The small depolarization associated with the release of acetylcholine from an individual synaptic vesicle is called a miniature end-plate potential (MEPP), and has a magnitude of about +0.4mV. MEPPs are additive, eventually increasing the end-plate potential (EPPs) from about -100mV up to the threshold potential of -60mV, at which level the voltage-gated ion channels in the postsynaptic membrane open, allowing a sudden flow of sodium ions from the synapse and a sharp spike in depolarization. This depolarization voltage spike triggers an action potential which propagates down the postsynaptic membrane leading to muscle contraction. EPPs are not action potentials, but that they trigger action potentials. In a normal muscular contraction, approximately 100-200 acetylcholine vesicles are released causing a depolarization that is 100 times greater in magnitude than a MEPP. This causes the membrane potential to depolarize +40mV (100 x 0.4mV = 40mV) from -100mV to -60mV where it reaches threshold.

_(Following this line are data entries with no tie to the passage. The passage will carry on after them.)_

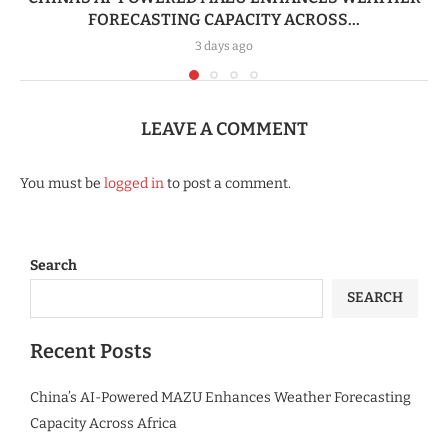
FORECASTING CAPACITY ACROSS...
3 days ago
LEAVE A COMMENT
You must be
logged in
to post a comment.
Search
SEARCH
Recent Posts
China’s AI-Powered MAZU Enhances Weather Forecasting
Capacity Across Africa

==Action potential phases==
Once the membrane potential reaches threshold, an action potential occurs and causes a sharp spike in membrane polarity. There are five phases of an action potential: threshold, depolarization, peak, repolarization, and hyperpolarization.

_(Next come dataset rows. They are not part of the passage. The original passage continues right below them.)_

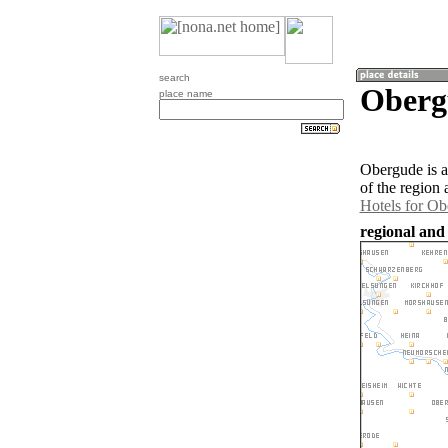
search
Oberg
place name
Obergude is 
of the region
Hotels for O
regional and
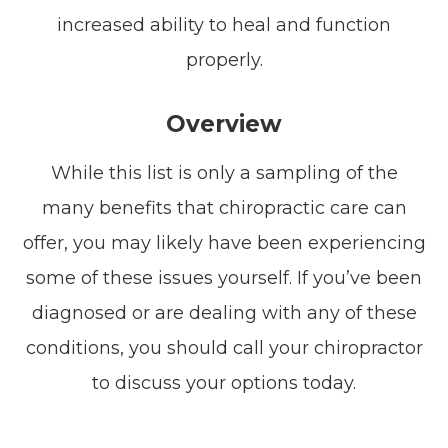
increased ability to heal and function
properly.
Overview
While this list is only a sampling of the
many benefits that chiropractic care can
offer, you may likely have been experiencing
some of these issues yourself. If you’ve been
diagnosed or are dealing with any of these
conditions, you should call your chiropractor
to discuss your options today.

Threshold is when the summation of MEPPs reaches a certain potential and induces the opening of the voltage-gated ion channels. The rapid influx of sodium ions causes the membrane potential to reach a positive charge. The potassium ion channels are slower-acting than the sodium ion channels and so as the membrane potential starts to peak, the potassium ion channels open and causes an outflux of potassium to counteract the influx of sodium. At the peak, the outflux of potassium equals the influx of sodium, and the membrane does not change polarity.

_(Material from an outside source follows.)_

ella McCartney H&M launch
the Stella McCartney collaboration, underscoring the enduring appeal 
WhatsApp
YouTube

During repolarization, the sodium channels begin to become inactivated, causing a net efflux of potassium ions. This causes the membrane potential to drop down to its resting membrane potential of -100mV. Hyperpolarization occurs because the slow-acting potassium channels take longer to deactivate, so the membrane overshoots the resting potential. It gradually returns to resting potential and is ready for another action potential to occur.

During the action potential before the hyperpolarization phase, the membrane is unresponsive to any stimulation. This inability to induce another action potential is known as the absolute refractory period. During the hyperpolarization period, the membrane is again responsive to stimulations but it requires a much higher input to induce an action potential. This phase is known as the relative refractory period.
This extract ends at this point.